The people of Iraq are facing a "double blow" in an epidemic of psychological damage being caused by the continuing violence, it was claimed in the British Medical Journal yesterday.

The sheer numbers killed since the invasion is a pointer to the huge proportion of people who would have been exposed to severe violence, Dr Michael E Reschen wrote.

Previous studies have shown that the risk of developing post-traumatic stress disorder following a traumatic event ranged from 7.5 per cent to 72 per cent, with the risk highest in those exposed to sustained combat trauma.

Dr Reschen, of the John Radcliffe Hospital in Oxford, writes in the BMJ: "With over 500,000 violent deaths there will no doubt have been many more people exposed to grave violence.

"It therefore seems likely that the nation of Iraq may suffer a double blow, firstly by losing a sizeable proportion of its population - and the study shows that 15-45 year olds are most commonly affected - and secondly by the serious consequence of people with post-traumatic stress disorder. This may also be compounded by cultural barriers that prevent people from seeking psychological help."

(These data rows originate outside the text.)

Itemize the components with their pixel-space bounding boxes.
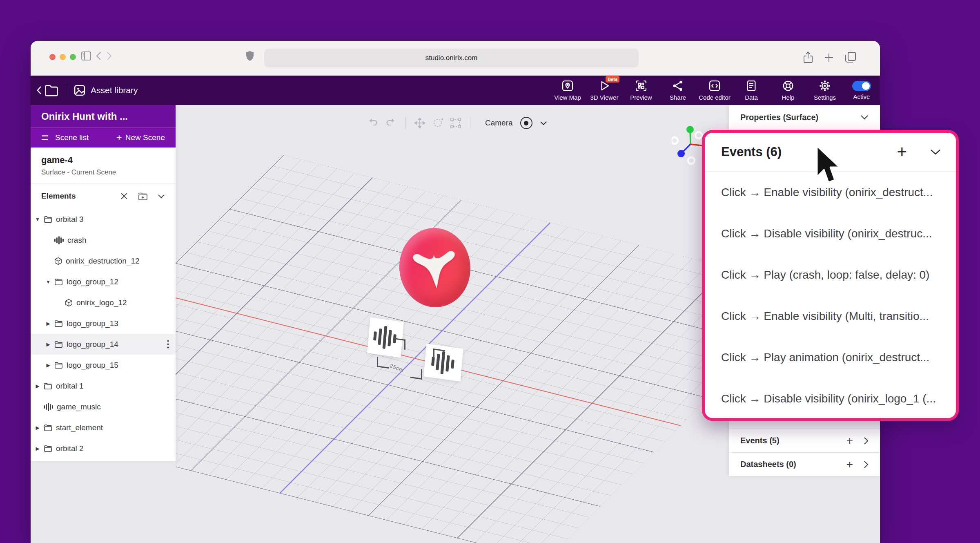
event-item[interactable]: Click → Disable visibility (onirix_destr… (705, 213, 956, 254)
folder-icon (44, 216, 52, 223)
tree-item-label: logo_group_15 (67, 361, 176, 370)
nav-active-toggle[interactable]: Active (843, 81, 880, 100)
url-text: studio.onirix.com (425, 54, 478, 62)
cube-icon (65, 299, 73, 307)
collapse-all-icon[interactable] (120, 192, 128, 200)
nav-3d-viewer[interactable]: Beta 3D Viewer (586, 80, 623, 101)
nav-code-editor[interactable]: Code editor (696, 80, 733, 101)
caret-right-icon[interactable]: ▶ (34, 425, 41, 431)
nav-share[interactable]: Share (659, 80, 696, 101)
tree-item-logo-group-12[interactable]: ▼ logo_group_12 (31, 271, 176, 292)
tree-item-orbital-2[interactable]: ▶ orbital 2 (31, 438, 176, 459)
sidebar-toggle-icon[interactable] (81, 51, 91, 60)
tree-item-crash[interactable]: crash (31, 230, 176, 250)
back-chevron-icon[interactable] (36, 85, 42, 95)
new-scene-plus-icon[interactable]: + (116, 132, 122, 143)
redo-icon[interactable] (385, 118, 396, 128)
folder-icon (54, 278, 63, 286)
tree-item-game-music[interactable]: game_music (31, 396, 176, 417)
caret-right-icon[interactable]: ▶ (45, 362, 52, 368)
caret-down-icon[interactable]: ▼ (34, 217, 41, 222)
forward-icon[interactable] (107, 51, 112, 60)
kebab-menu-icon[interactable] (167, 340, 169, 349)
nav-settings[interactable]: Settings (806, 80, 843, 101)
event-item[interactable]: Click → Enable visibility (Multi, transi… (705, 295, 956, 337)
datasheets-section-row[interactable]: Datasheets (0) + (729, 452, 880, 476)
tree-item-label: crash (67, 236, 176, 245)
viewport-toolbar: Camera (368, 115, 547, 131)
project-title: Onirix Hunt with ... (31, 105, 176, 127)
tree-item-orbital-1[interactable]: ▶ orbital 1 (31, 375, 176, 396)
help-lifebuoy-icon (782, 80, 794, 92)
minimize-window-button[interactable] (60, 54, 66, 60)
events-section-row[interactable]: Events (5) + (729, 429, 880, 452)
camera-label[interactable]: Camera (485, 118, 513, 127)
nav-help[interactable]: Help (770, 80, 806, 101)
camera-chevron-icon[interactable] (540, 121, 547, 125)
caret-right-icon[interactable]: ▶ (45, 342, 52, 347)
audio-placeholder-2[interactable] (423, 344, 463, 382)
settings-gear-icon (819, 80, 831, 92)
tree-item-logo-group-15[interactable]: ▶ logo_group_15 (31, 355, 176, 375)
active-toggle[interactable] (852, 81, 871, 91)
project-folder-icon[interactable] (45, 84, 58, 96)
tree-item-logo-group-13[interactable]: ▶ logo_group_13 (31, 313, 176, 334)
cube-icon (54, 257, 62, 265)
new-tab-icon[interactable] (824, 51, 834, 64)
new-group-folder-plus-icon[interactable] (138, 192, 148, 201)
audio-placeholder-1[interactable] (367, 317, 404, 358)
chevron-down-icon[interactable] (860, 115, 869, 120)
collapse-chevron-icon[interactable] (930, 149, 941, 155)
undo-icon[interactable] (368, 118, 378, 128)
new-scene-label[interactable]: New Scene (125, 133, 165, 142)
properties-header[interactable]: Properties (Surface) (729, 105, 880, 130)
chevron-down-icon[interactable] (158, 194, 165, 199)
event-item[interactable]: Click → Disable visibility (onirix_logo_… (705, 378, 956, 419)
caret-right-icon[interactable]: ▶ (34, 446, 41, 451)
zoom-window-button[interactable] (70, 54, 76, 60)
folder-icon (44, 424, 52, 431)
add-event-icon[interactable]: + (897, 142, 907, 162)
chevron-right-icon[interactable] (864, 437, 869, 445)
add-event-icon[interactable]: + (846, 434, 853, 447)
tree-item-logo-group-14[interactable]: ▶ logo_group_14 (31, 334, 176, 355)
tree-item-label: orbital 2 (56, 444, 176, 453)
scene-subtitle: Surface - Current Scene (41, 168, 165, 177)
rotate-tool-icon[interactable] (432, 118, 443, 128)
nav-preview[interactable]: Preview (623, 80, 659, 101)
scale-tool-icon[interactable] (450, 118, 461, 128)
chevron-right-icon[interactable] (864, 460, 869, 469)
nav-view-map[interactable]: View Map (549, 80, 586, 101)
event-item[interactable]: Click → Play (crash, loop: false, delay:… (705, 254, 956, 295)
tree-item-onirix-logo-12[interactable]: onirix_logo_12 (31, 292, 176, 313)
view-map-icon (561, 80, 574, 92)
scene-list-label[interactable]: Scene list (55, 133, 89, 142)
screen: { "browser": { "url": "studio.onirix.com… (0, 0, 980, 543)
close-window-button[interactable] (49, 54, 56, 60)
share-page-icon[interactable] (803, 51, 813, 64)
event-item[interactable]: Click → Play animation (onirix_destruct.… (705, 337, 956, 378)
tabs-overview-icon[interactable] (845, 51, 856, 64)
scene-bar: Scene list + New Scene (31, 127, 176, 147)
caret-right-icon[interactable]: ▶ (34, 383, 41, 389)
properties-title: Properties (Surface) (740, 113, 856, 122)
asset-library-label[interactable]: Asset library (91, 85, 138, 95)
scene-sidebar: Onirix Hunt with ... Scene list + New Sc… (31, 105, 176, 461)
nav-label: View Map (554, 94, 581, 101)
camera-record-icon[interactable] (520, 117, 532, 129)
url-bar[interactable]: studio.onirix.com (264, 49, 639, 67)
shield-icon (246, 51, 254, 61)
tree-item-orbital-3[interactable]: ▼ orbital 3 (31, 209, 176, 230)
back-icon[interactable] (96, 51, 101, 60)
move-tool-icon[interactable] (414, 118, 425, 128)
caret-down-icon[interactable]: ▼ (45, 279, 52, 285)
audio-icon (44, 403, 53, 411)
tree-item-start-element[interactable]: ▶ start_element (31, 417, 176, 438)
tree-item-onirix-destruction-12[interactable]: onirix_destruction_12 (31, 250, 176, 271)
scene-list-icon[interactable] (41, 135, 49, 141)
asset-library-icon[interactable] (74, 84, 86, 96)
window-controls[interactable] (49, 54, 76, 60)
caret-right-icon[interactable]: ▶ (45, 321, 52, 326)
nav-data[interactable]: Data (733, 80, 770, 101)
add-datasheet-icon[interactable]: + (846, 458, 853, 471)
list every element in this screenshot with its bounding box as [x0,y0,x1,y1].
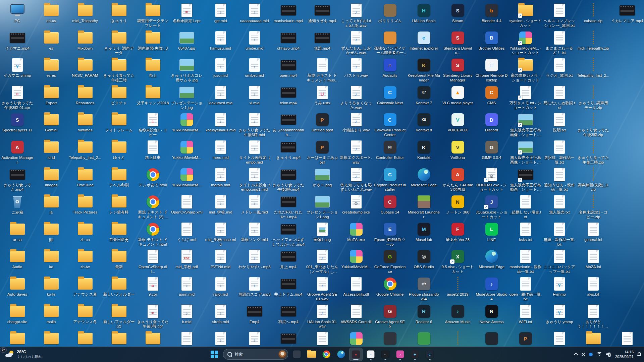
desktop-icon[interactable]: manisekarin.mp4 [272,3,305,23]
desktop-icon[interactable]: general.ini [577,222,609,242]
task-view-button[interactable] [290,348,304,361]
desktop-icon[interactable]: 説明.txt [543,112,576,133]
desktop-icon[interactable]: KKeepforest File Manager [408,57,440,83]
desktop-icon[interactable]: 通知うぜえ - 親作品一覧.txt [543,167,576,192]
desktop-icon[interactable]: eInternet Explorer [408,30,440,51]
desktop-icon[interactable]: ♪よりうるさくなった.wav [340,85,372,110]
desktop-icon[interactable]: AWSSDK.Core.dll [340,304,372,324]
clock[interactable]: 14:16 2025/09/21 [615,350,634,359]
desktop-icon[interactable]: NIController Editor [374,139,406,160]
desktop-icon[interactable]: イカマニ.mp4 [1,30,34,51]
desktop-icon[interactable]: 無人販売.txt [543,194,576,215]
desktop-icon[interactable]: プレゼンテーション1.jpg [170,85,203,110]
desktop-icon[interactable]: ↗無人販売不正行為画像 - ショートカッ... [509,112,542,137]
desktop-icon[interactable]: Aかんたん！AITalk 3 関西風 [441,167,474,192]
desktop-icon[interactable] [272,331,305,347]
desktop-icon[interactable]: Microsoft Edge [408,167,440,188]
desktop-icon[interactable]: en-us [35,3,67,23]
desktop-icon[interactable]: YukkuriMovieM... [170,139,203,160]
desktop-icon[interactable]: Nノートン 360 [441,194,474,215]
desktop-icon[interactable]: テンポあて.html [137,167,169,188]
desktop-icon[interactable]: ♪hamusu.mid [204,30,237,51]
desktop-icon[interactable]: K7Kontakt 7 [408,85,440,106]
desktop-icon[interactable]: runtimes [69,112,101,133]
desktop-icon[interactable]: ゆうと [103,139,135,160]
desktop-icon[interactable]: open.mp4 [272,57,305,78]
desktop-icon[interactable]: open - 親作品一覧.txt [509,276,542,302]
desktop-icon[interactable]: ♪jusu.mid [204,57,237,78]
desktop-icon[interactable]: Mixdown [69,30,101,51]
desktop-icon[interactable]: ⚙↗HDDFMT.exe - ショートカット [475,167,508,192]
desktop-icon[interactable]: Export [35,85,67,106]
desktop-icon[interactable]: Images [35,167,67,188]
desktop-icon[interactable]: ↗万引きメモ.txt - ショートカット [509,85,542,110]
desktop-icon[interactable]: 井上.mp4 [272,249,305,269]
desktop-icon[interactable]: Track Pictures [69,194,101,215]
desktop-icon[interactable]: 名称未設定1 - コピー.zip [577,194,609,220]
desktop-icon[interactable]: manisekarin - 親作品一覧.txt [509,249,542,274]
desktop-icon[interactable] [374,331,406,347]
tray-blue-app-icon[interactable] [589,353,593,356]
desktop-icon[interactable]: YukkuriMovieM... [170,112,203,133]
desktop-icon[interactable]: きゅうり食ってた.mp4 [1,167,34,192]
desktop-icon[interactable]: CCakewalk Product Center [374,112,406,137]
desktop-icon[interactable]: ♪uaaaaaaaaa.mid [238,3,271,23]
desktop-icon[interactable]: ↗無人販売不正行為動画 - ショートカット [509,167,542,192]
desktop-icon[interactable]: ♪kiokumed.mid [204,85,237,106]
desktop-icon[interactable]: chatgpt-site [1,304,34,324]
desktop-icon[interactable]: ♪HALion Sonic 01.wav [306,304,338,329]
desktop-icon[interactable]: きゅうり.mp4 [272,139,305,160]
music-app-button[interactable]: ♪ [393,348,407,361]
desktop-icon[interactable]: 売上 [137,57,169,78]
wifi-icon[interactable] [596,352,602,357]
desktop-icon[interactable]: SSteinberg Library Manager [441,57,474,83]
desktop-icon[interactable]: ⚙createdump.exe [340,194,372,215]
desktop-icon[interactable]: Pおーぱーまにあ.ppsf [306,139,338,165]
chrome-button[interactable] [320,348,333,361]
desktop-icon[interactable]: まにまにわーるど！.txt [543,30,576,56]
desktop-icon[interactable] [69,331,101,347]
desktop-icon[interactable]: ♪xl.mid [238,85,271,106]
desktop-icon[interactable]: 新規 テキスト ドキュメント.musicxml [306,57,338,83]
desktop-icon[interactable]: □Chrome Remote Desktop [475,57,508,83]
notification-bell-icon[interactable] [637,352,641,357]
desktop-icon[interactable]: es-es [35,57,67,78]
desktop-icon[interactable]: ♪meroin.mid [204,167,237,188]
desktop-icon[interactable]: OpenCvSharp.dll... [137,249,169,274]
desktop-icon[interactable]: id-id [35,139,67,160]
desktop-icon[interactable]: airset2-2019 [441,276,474,297]
desktop-icon[interactable]: イカレマニア.mp4 [611,3,643,23]
desktop-icon[interactable]: 羽尻へ.mp4 [272,304,305,324]
desktop-icon[interactable]: GGeForce Experience [374,249,406,274]
desktop-icon[interactable]: ♪Amazon Music [441,304,474,324]
desktop-icon[interactable]: かるー.png [306,167,338,188]
desktop-icon[interactable]: YukkuriMovieM... [170,167,203,188]
desktop-icon[interactable]: PUntitled.ppsf [306,112,338,133]
desktop-icon[interactable]: ラベル印刷 [103,167,135,188]
desktop-icon[interactable]: ksks.txt [509,222,542,242]
desktop-icon[interactable]: 孤独なインディゲーム開発者の一生... [374,30,406,56]
desktop-icon[interactable]: あっhhhhhhhhhhhh... [272,112,305,137]
desktop-icon[interactable]: J↗JQuake.exe - ショートカット [475,194,508,220]
desktop-icon[interactable]: SSteam [441,3,474,23]
notepad-button[interactable]: ≡ [364,348,377,361]
desktop-icon[interactable]: ≈9.cpr [137,276,169,297]
desktop-icon[interactable]: WIFI.txt [509,304,542,324]
desktop-icon[interactable]: ♪タイトル未設定, tempo.orig1.mid [238,167,271,192]
desktop-icon[interactable]: ≈きゅうり食ってた午後3時-01.cpr [1,85,34,110]
desktop-icon[interactable]: bBlender 4.4 [475,3,508,23]
desktop-icon[interactable]: ♪ [204,331,237,347]
desktop-icon[interactable]: ♪umibe.mid [238,30,271,51]
desktop-icon[interactable]: ♪aorin.mid [170,276,203,297]
desktop-icon[interactable]: 65407.jpg [170,30,203,51]
desktop-icon[interactable]: Minecraft Launcher [408,194,440,220]
desktop-icon[interactable]: きゅうり食ってた午後三時.zip [577,139,609,165]
desktop-icon[interactable]: ♪こってぇhすおf d s bぶあ.wav [340,3,372,28]
desktop-icon[interactable]: cubase.zip [577,3,609,23]
desktop-icon[interactable]: Audio [1,249,34,269]
desktop-icon[interactable]: ja [35,194,67,215]
desktop-icon[interactable]: GGIMP 3.0.4 [475,139,508,160]
desktop-icon[interactable]: akis.txt [577,276,609,297]
desktop-icon[interactable]: ≈名称未設定1 - コピー [137,112,169,137]
desktop-icon[interactable]: Fmp4 [238,304,271,324]
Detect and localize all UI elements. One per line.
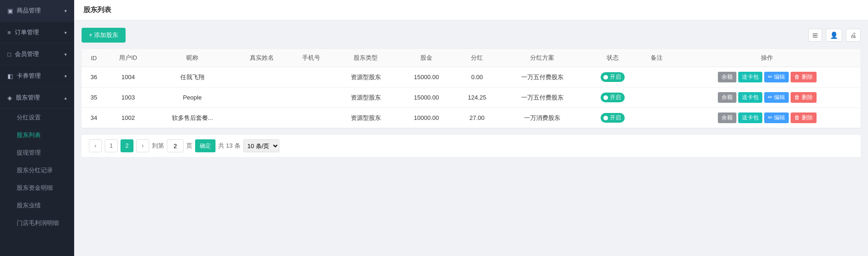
status-badge[interactable]: 开启 [601, 113, 625, 123]
goto-page-input[interactable] [167, 139, 184, 152]
cell-8: 一万消费股东 [500, 108, 585, 128]
col-nickname: 昵称 [150, 49, 234, 67]
members-icon: □ [7, 51, 11, 58]
cell-1: 1003 [106, 87, 150, 108]
sidebar-item-members[interactable]: □ 会员管理 ▾ [0, 44, 74, 65]
sidebar-item-shareholders[interactable]: ◈ 股东管理 ▴ [0, 87, 74, 109]
toolbar: + 添加股东 ⊞ 👤 🖨 [82, 28, 861, 43]
cell-8: 一万五付费股东 [500, 67, 585, 87]
page-2-button[interactable]: 2 [120, 139, 133, 152]
sidebar-sub-shareholder-funds[interactable]: 股东资金明细 [0, 179, 74, 197]
sidebar-sub-withdrawal[interactable]: 提现管理 [0, 144, 74, 162]
shareholder-list-label: 股东列表 [17, 131, 41, 138]
sidebar-item-orders-label: 订单管理 [15, 28, 39, 37]
status-badge[interactable]: 开启 [601, 72, 625, 82]
user-icon: 👤 [830, 31, 838, 39]
grid-view-button[interactable]: ⊞ [808, 29, 822, 42]
col-phone: 手机号 [289, 49, 333, 67]
sidebar-sub-dividend-records[interactable]: 股东分红记录 [0, 162, 74, 179]
sidebar: ▣ 商品管理 ▾ ≡ 订单管理 ▾ □ 会员管理 ▾ ◧ 卡券管理 ▾ ◈ 股东… [0, 0, 74, 256]
balance-button[interactable]: 余额 [718, 72, 736, 82]
store-margin-label: 门店毛利润明细 [17, 219, 59, 226]
print-button[interactable]: 🖨 [846, 29, 861, 42]
sidebar-item-shareholders-label: 股东管理 [16, 94, 40, 102]
sidebar-item-cards[interactable]: ◧ 卡券管理 ▾ [0, 65, 74, 87]
cell-2: People [150, 87, 234, 108]
shareholders-arrow-icon: ▴ [64, 95, 67, 100]
status-dot [603, 95, 608, 100]
withdrawal-label: 提现管理 [17, 149, 41, 156]
status-badge[interactable]: 开启 [601, 93, 625, 102]
confirm-goto-button[interactable]: 确定 [195, 139, 215, 152]
col-user-id: 用户ID [106, 49, 150, 67]
prev-page-button[interactable]: ‹ [89, 139, 102, 152]
cell-3 [234, 108, 289, 128]
next-page-button[interactable]: › [136, 139, 149, 152]
edit-button[interactable]: ✏ 编辑 [764, 112, 789, 123]
performance-label: 股东业绩 [17, 202, 41, 209]
col-capital: 股金 [398, 49, 455, 67]
shareholders-table: ID 用户ID 昵称 真实姓名 手机号 股东类型 股金 分红 分红方案 状态 备… [82, 49, 861, 128]
dividend-settings-label: 分红设置 [17, 114, 41, 121]
goods-icon: ▣ [7, 7, 13, 14]
send-card-button[interactable]: 送卡包 [738, 92, 762, 103]
delete-button[interactable]: 🗑 删除 [791, 112, 816, 123]
add-shareholder-button[interactable]: + 添加股东 [82, 28, 126, 43]
send-card-button[interactable]: 送卡包 [738, 72, 762, 82]
cell-4 [289, 108, 333, 128]
per-page-select[interactable]: 10 条/页 20 条/页 50 条/页 [243, 139, 279, 152]
content-area: + 添加股东 ⊞ 👤 🖨 ID 用户ID 昵称 真实姓名 [74, 20, 868, 256]
cell-note [640, 67, 674, 87]
cell-2: 任我飞翔 [150, 67, 234, 87]
delete-button[interactable]: 🗑 删除 [791, 92, 816, 103]
cell-note [640, 108, 674, 128]
col-real-name: 真实姓名 [234, 49, 289, 67]
shareholders-icon: ◈ [7, 94, 12, 101]
orders-icon: ≡ [7, 29, 11, 36]
cell-actions: 余额送卡包✏ 编辑🗑 删除 [674, 108, 861, 128]
sidebar-sub-dividend-settings[interactable]: 分红设置 [0, 109, 74, 126]
cell-5: 资源型股东 [333, 87, 398, 108]
sidebar-item-goods[interactable]: ▣ 商品管理 ▾ [0, 0, 74, 22]
total-count: 共 13 条 [218, 142, 241, 150]
goods-arrow-icon: ▾ [64, 8, 67, 13]
cell-3 [234, 87, 289, 108]
cell-0: 35 [82, 87, 106, 108]
edit-button[interactable]: ✏ 编辑 [764, 92, 789, 103]
cell-actions: 余额送卡包✏ 编辑🗑 删除 [674, 67, 861, 87]
sidebar-sub-shareholder-list[interactable]: 股东列表 [0, 126, 74, 144]
cell-1: 1002 [106, 108, 150, 128]
cell-8: 一万五付费股东 [500, 87, 585, 108]
page-1-button[interactable]: 1 [105, 139, 118, 152]
goto-label: 到第 [152, 142, 164, 150]
sidebar-sub-store-margin[interactable]: 门店毛利润明细 [0, 214, 74, 232]
sidebar-item-members-label: 会员管理 [15, 50, 39, 58]
send-card-button[interactable]: 送卡包 [738, 112, 762, 123]
col-status: 状态 [585, 49, 640, 67]
grid-icon: ⊞ [812, 31, 818, 39]
cell-4 [289, 67, 333, 87]
sidebar-item-goods-label: 商品管理 [17, 6, 41, 15]
balance-button[interactable]: 余额 [718, 112, 736, 123]
sidebar-item-orders[interactable]: ≡ 订单管理 ▾ [0, 22, 74, 44]
edit-button[interactable]: ✏ 编辑 [764, 72, 789, 82]
table-row: 341002软多售后套餐...资源型股东10000.0027.00一万消费股东开… [82, 108, 861, 128]
sidebar-sub-performance[interactable]: 股东业绩 [0, 197, 74, 214]
cell-1: 1004 [106, 67, 150, 87]
page-unit: 页 [186, 142, 192, 150]
col-plan: 分红方案 [500, 49, 585, 67]
table-row: 361004任我飞翔资源型股东15000.000.00一万五付费股东开启余额送卡… [82, 67, 861, 87]
balance-button[interactable]: 余额 [718, 92, 736, 103]
toolbar-right: ⊞ 👤 🖨 [808, 29, 861, 42]
delete-button[interactable]: 🗑 删除 [791, 72, 816, 82]
dividend-records-label: 股东分红记录 [17, 167, 53, 174]
table-header-row: ID 用户ID 昵称 真实姓名 手机号 股东类型 股金 分红 分红方案 状态 备… [82, 49, 861, 67]
col-id: ID [82, 49, 106, 67]
cell-6: 15000.00 [398, 67, 455, 87]
main-content: 股东列表 + 添加股东 ⊞ 👤 🖨 ID 用户ID [74, 0, 868, 256]
user-view-button[interactable]: 👤 [826, 29, 842, 42]
cell-6: 15000.00 [398, 87, 455, 108]
sidebar-item-cards-label: 卡券管理 [17, 72, 41, 80]
col-actions: 操作 [674, 49, 861, 67]
cell-6: 10000.00 [398, 108, 455, 128]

Dr Reschen pointed out that while the coalition forces' medical facilities have been used to treat injured civilians in Iraq, nothing similar has been done for those suffering mental illness.

"We must learn the lessons of history and expedite the psychiatric help for Iraqi civilians," he added.

Dr Reschen is the latest medical figure to point out the psychological cost being incurred in Iraq. Dr Majid al-Yassiri, the chairman of the London-based Centre for Psychosocial Services in Iraq, has said: "Children in particular are showing behavioural problems and depression at a higher rate than one would expect in a population this size - three times as high. The impact of torture, war, continuous trauma and bereavement will take its toll on families."

Dr Yassiri said many Iraqis were reluctant to admit to mental health problems. "There is a stigma. Women in particular are less likely to seek help unless they become psychotic or suicidal, because of the fear of being seen as mad and not being able to marry," he said.

Iraq's largest psychological hospital, which had more than 1,500 beds, was destroyed in the war. Another hospital has a psychological unit but it has only two doctors.